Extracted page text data

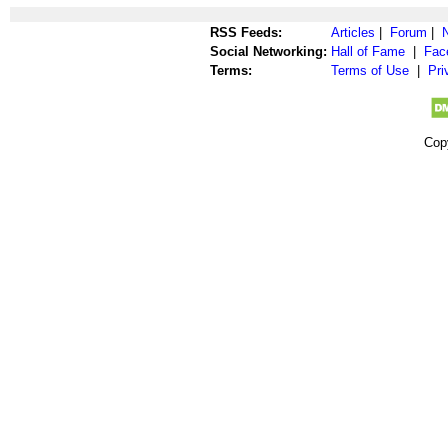
RSS Feeds:
Articles
|
Forum
|
Social Networking:
Hall of Fame
|
Fac
Terms:
Terms of Use
|
Pri
Cop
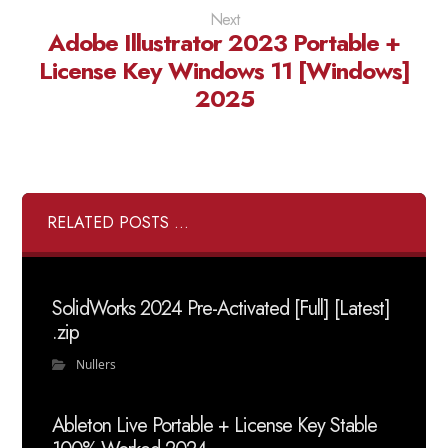
Next
Adobe Illustrator 2023 Portable +
License Key Windows 11 [Windows]
2025
RELATED POSTS ...
SolidWorks 2024 Pre-Activated [Full] [Latest]
.zip
Nullers
Ableton Live Portable + License Key Stable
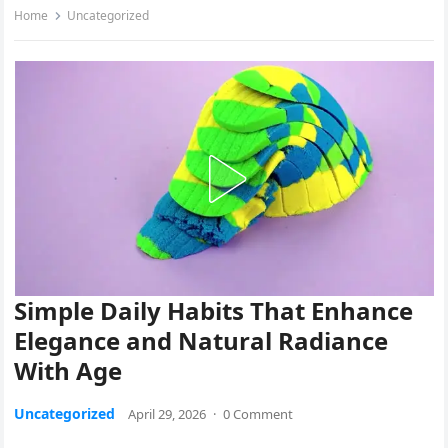
Home
Uncategorized
Simple Daily Habits That Enhance
Elegance and Natural Radiance
With Age
Uncategorized
April 29, 2026
·
0 Comment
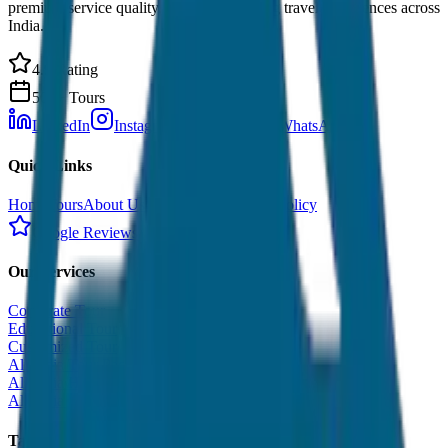
premium service quality. Discover amazing travel experiences across
India.
4.9 Rating
500+ Tours
LinkedIn
Instagram
Facebook
WhatsApp
Quick Links
Home
Tours
About Us
Contact
Cancellation Policy
Google Reviews
Our Services
Corporate Tour
Educational Tour
Customized Tour
All India Tour Package
All India Hotel Booking
All India Taxi Service
Taxi Fare Guides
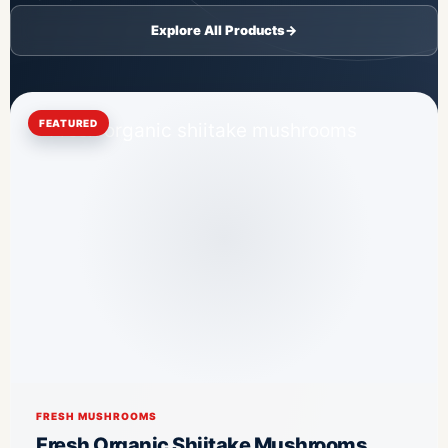
Explore All Products
→
FEATURED
FRESH MUSHROOMS
Fresh Organic Shiitake Mushrooms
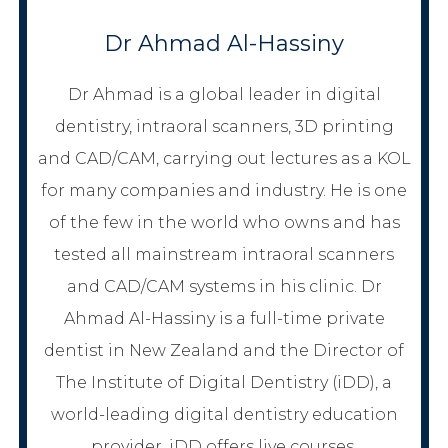
Dr Ahmad Al-Hassiny
Dr Ahmad is a global leader in digital
dentistry, intraoral scanners, 3D printing
and CAD/CAM, carrying out lectures as a KOL
for many companies and industry. He is one
of the few in the world who owns and has
tested all mainstream intraoral scanners
and CAD/CAM systems in his clinic. Dr
Ahmad Al-Hassiny is a full-time private
dentist in New Zealand and the Director of
The Institute of Digital Dentistry (iDD), a
world-leading digital dentistry education
provider. iDD offers live courses,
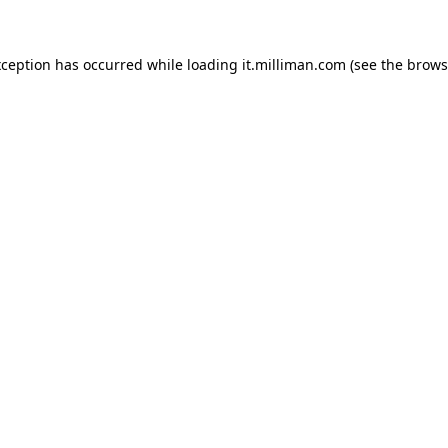
exception has occurred
while loading
it.milliman.com
(see the brows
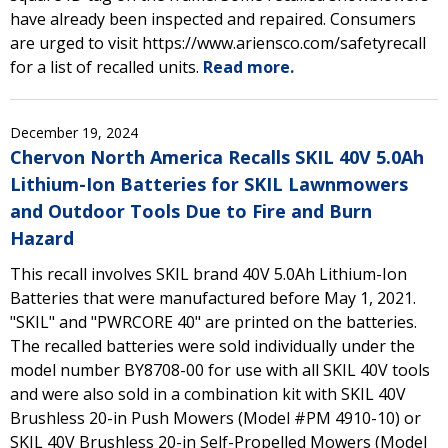
have already been inspected and repaired. Consumers
are urged to visit https://www.ariensco.com/safetyrecall
for a list of recalled units.
Read more.
December 19, 2024
Chervon North America Recalls SKIL 40V 5.0Ah
Lithium-Ion Batteries for SKIL Lawnmowers
and Outdoor Tools Due to Fire and Burn
Hazard
This recall involves SKIL brand 40V 5.0Ah Lithium-Ion
Batteries that were manufactured before May 1, 2021.
"SKIL" and "PWRCORE 40" are printed on the batteries.
The recalled batteries were sold individually under the
model number BY8708-00 for use with all SKIL 40V tools
and were also sold in a combination kit with SKIL 40V
Brushless 20-in Push Mowers (Model #PM 4910-10) or
SKIL 40V Brushless 20-in Self-Propelled Mowers (Model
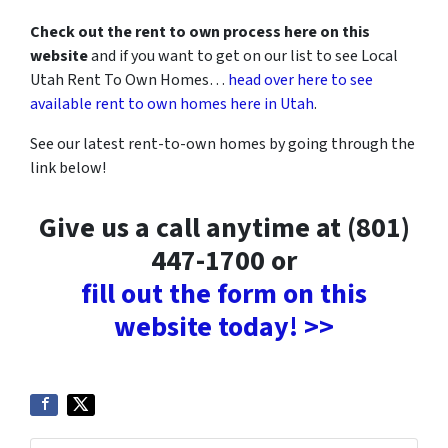
Check out the rent to own process here on this
website
and if you want to get on our list to see Local
Utah Rent To Own Homes…
head over here to see
available rent to own homes here in Utah
.
See our latest rent-to-own homes by going through the
link below!
Give us a call anytime at (801)
447-1700 or
fill out the form on this
website today! >>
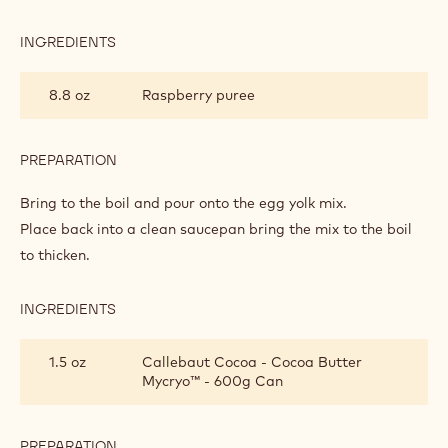
RASPBERRY
MYCRYO
3.2 oz
Granulated sugar
MOUSSE
1.6 oz
Egg yolks
0.9 oz
Cream powder
PREPARATION
:
RASPBERRY
MYCRYO
Mix.
MOUSSE
INGREDIENTS
:
RASPBERRY
MYCRYO
8.8 oz
Raspberry puree
MOUSSE
PREPARATION
:
RASPBERRY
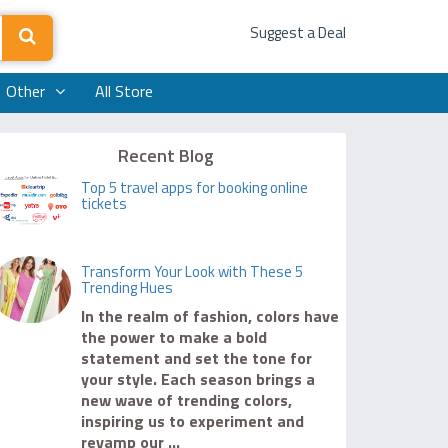
Suggest a Deal
Other
All Store
Recent Blog
Top 5 travel apps for booking online
tickets
Transform Your Look with These 5
Trending Hues
In the realm of fashion, colors have
the power to make a bold
statement and set the tone for
your style. Each season brings a
new wave of trending colors,
inspiring us to experiment and
revamp our ...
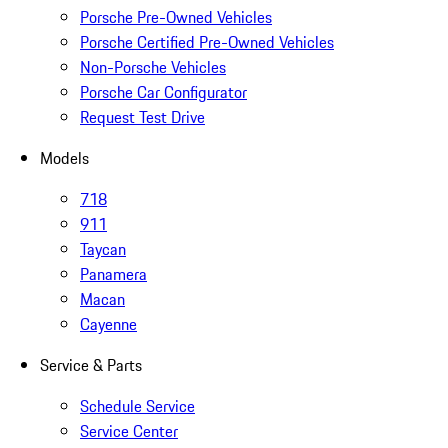
Porsche Pre-Owned Vehicles
Porsche Certified Pre-Owned Vehicles
Non-Porsche Vehicles
Porsche Car Configurator
Request Test Drive
Models
718
911
Taycan
Panamera
Macan
Cayenne
Service & Parts
Schedule Service
Service Center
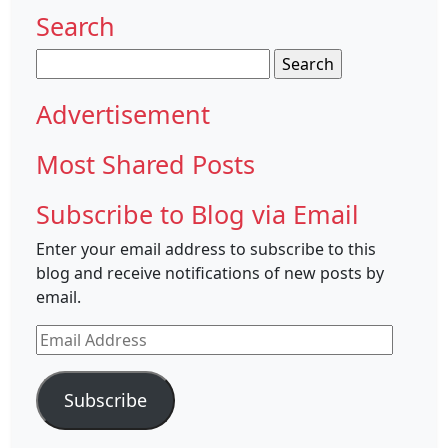
Search
Search
for:
Advertisement
Most Shared Posts
Subscribe to Blog via Email
Enter your email address to subscribe to this
blog and receive notifications of new posts by
email.
Email
Address
Subscribe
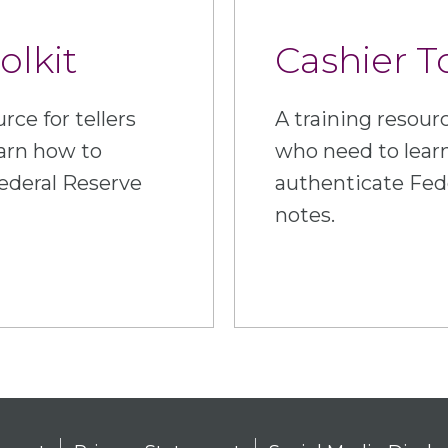
olkit
Cashier T
rce for tellers
A training resourc
arn how to
who need to lear
ederal Reserve
authenticate Fed
notes.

[Task goal] Word for word, repeat all of the entries above, leaving out the pictures.

[Output for this task]
RSS Feeds:
Articles
|
Forum
|
Social Networking:
Hall of Fame
|
Fac
Terms:
Terms of Use
|
Pri
Cop
Next
Adobe Illustrator 2023 Portable +
License Key Windows 11 [Windows]
2025
RELATED POSTS ...
SolidWorks 2024 Pre-Activated [Full] [Latest]
.zip
Nullers
Ableton Live Portable + License Key Stable
Home
Uncategorized
Simple Daily Habits That Enhance
Elegance and Natural Radiance
With Age
Uncategorized
April 29, 2026
·
0 Comment
premium service quality. Discover amazing travel experiences across
India.
4.9 Rating
500+ Tours
LinkedIn
Instagram
Facebook
WhatsApp
Quick Links
Home
Tours
About Us
Contact
Cancellation Policy
Google Reviews
Our Services
Corporate Tour
Educational Tour
Customized Tour
All India Tour Package
All India Hotel Booking
All India Taxi Service
Taxi Fare Guides
Explore All Products
→
FEATURED
FRESH MUSHROOMS
Fresh Organic Shiitake Mushrooms
Dr Ahmad Al-Hassiny
Dr Ahmad is a global leader in digital
dentistry, intraoral scanners, 3D printing
and CAD/CAM, carrying out lectures as a KOL
for many companies and industry. He is one
of the few in the world who owns and has
tested all mainstream intraoral scanners
and CAD/CAM systems in his clinic. Dr
Ahmad Al-Hassiny is a full-time private
dentist in New Zealand and the Director of
The Institute of Digital Dentistry (iDD), a
world-leading digital dentistry education
provider. iDD offers live courses,
exception has occurred
while loading
it.milliman.com
(see the brows
have already been inspected and repaired. Consumers
are urged to visit https://www.ariensco.com/safetyrecall
for a list of recalled units.
Read more.
December 19, 2024
Chervon North America Recalls SKIL 40V 5.0Ah
Lithium-Ion Batteries for SKIL Lawnmowers
and Outdoor Tools Due to Fire and Burn
Hazard
This recall involves SKIL brand 40V 5.0Ah Lithium-Ion
Batteries that were manufactured before May 1, 2021.
"SKIL" and "PWRCORE 40" are printed on the batteries.
The recalled batteries were sold individually under the
model number BY8708-00 for use with all SKIL 40V tools
and were also sold in a combination kit with SKIL 40V
Brushless 20-in Push Mowers (Model #PM 4910-10) or
SKIL 40V Brushless 20-in Self-Propelled Mowers (Model
Check out the rent to own process here on this
website
and if you want to get on our list to see Local
Utah Rent To Own Homes…
head over here to see
available rent to own homes here in Utah
.
See our latest rent-to-own homes by going through the
link below!
Give us a call anytime at (801)
447-1700 or
fill out the form on this
website today! >>
RASPBERRY
MYCRYO
3.2 oz
Granulated sugar
MOUSSE
1.6 oz
Egg yolks
0.9 oz
Cream powder
PREPARATION
:
RASPBERRY
MYCRYO
Mix.
MOUSSE
INGREDIENTS
:
RASPBERRY
MYCRYO
8.8 oz
Raspberry puree
MOUSSE
PREPARATION
:
RASPBERRY
Suggest a Deal
Other
All Store
Recent Blog
Top 5 travel apps for booking online
tickets
Transform Your Look with These 5
Trending Hues
In the realm of fashion, colors have
the power to make a bold
statement and set the tone for
your style. Each season brings a
new wave of trending colors,
inspiring us to experiment and
revamp our ...
Porsche Pre-Owned Vehicles
Porsche Certified Pre-Owned Vehicles
Non-Porsche Vehicles
Porsche Car Configurator
Request Test Drive
Models
718
911
Taycan
Panamera
Macan
Cayenne
Service & Parts
Schedule Service
Service Center
Search
Search
for:
Advertisement
Most Shared Posts
Subscribe to Blog via Email
Enter your email address to subscribe to this
blog and receive notifications of new posts by
email.
Email
Address
Subscribe
olkit
Cashier T
rce for tellers
A training resourc
arn how to
who need to lear
ederal Reserve
authenticate Fed
notes.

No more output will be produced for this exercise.